Failover in the PostgreSQL Operator

There are a number of potential events that could cause a primary database instance or cluster to become unavailable during the course of normal operations, including:

  • A database storage (disk) failure or any other hardware failure
  • The network on which the database resides becomes unreachable
  • The host operating system becomes unstable and crashes
  • A key database file becomes corrupted
  • Total loss of data center

There may also be downtime events that are due to the normal case of operations, such as performing a minor upgrade, security patching of operating system, hardware upgrade, or other maintenance.

To enable rapid recovery from the unavailability of the primary PostgreSQL instance within a PostgreSQL cluster, the PostgreSQL Operator supports both Manual and Automated failover within a single Kubernetes cluster.

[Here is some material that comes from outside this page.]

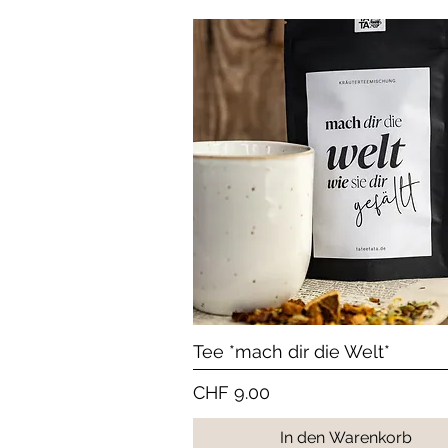
Schnellansicht
Tee *mach dir die Welt*
Preis
CHF 9.00
In den Warenkorb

PostgreSQL Cluster Architecture

The failover from a primary PostgreSQL instances to a replica PostgreSQL instance within a PostgreSQL cluster.

Manual Failover

Manual failover is performed by PostgreSQL Operator API actions involving a query and then a target being specified to pick the fail-over replica target.

Automatic Failover

Automatic failover is performed by the PostgreSQL Operator by evaluating the readiness of a primary. Automated failover can be globally specified for all clusters or specific clusters. If desired, users can configure the PostgreSQL Operator to replace a failed primary PostgreSQL instance with a new PostgreSQL replica.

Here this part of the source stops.